* DIRECTIONS
In the material below, find every line with "deve" and pull it out.

* GIVEN ENTRIES
#####
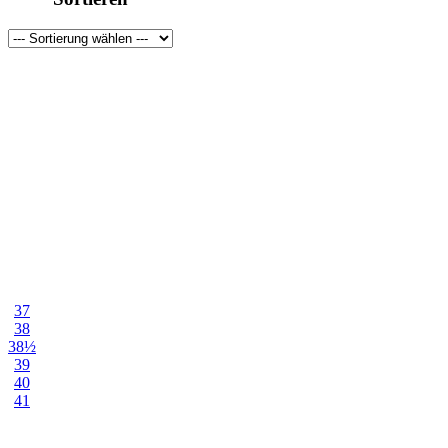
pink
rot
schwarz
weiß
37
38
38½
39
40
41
#####
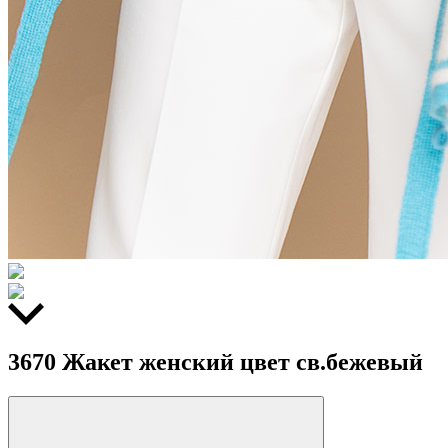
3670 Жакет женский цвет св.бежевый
#####
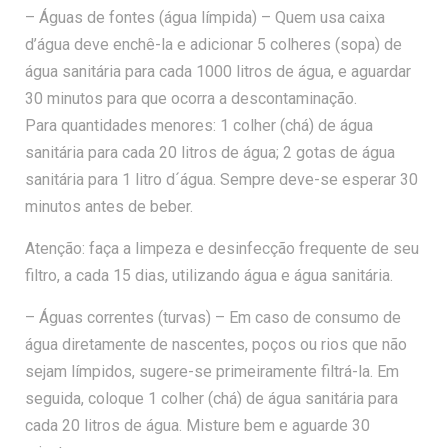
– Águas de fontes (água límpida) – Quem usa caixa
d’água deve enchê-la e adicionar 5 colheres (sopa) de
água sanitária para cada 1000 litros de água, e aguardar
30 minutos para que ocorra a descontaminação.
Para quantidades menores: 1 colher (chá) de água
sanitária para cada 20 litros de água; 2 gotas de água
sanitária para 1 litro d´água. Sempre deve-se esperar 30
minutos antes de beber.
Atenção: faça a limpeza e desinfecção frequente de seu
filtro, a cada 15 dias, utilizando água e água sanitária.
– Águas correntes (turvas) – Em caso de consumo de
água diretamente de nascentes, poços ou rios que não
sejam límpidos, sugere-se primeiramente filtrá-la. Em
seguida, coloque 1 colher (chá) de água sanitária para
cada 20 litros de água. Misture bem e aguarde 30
#####
* SOLUTION TO THIS TASK
d’água deve enchê-la e adicionar 5 colheres (sopa) de
sanitária para 1 litro d´água. Sempre deve-se esperar 30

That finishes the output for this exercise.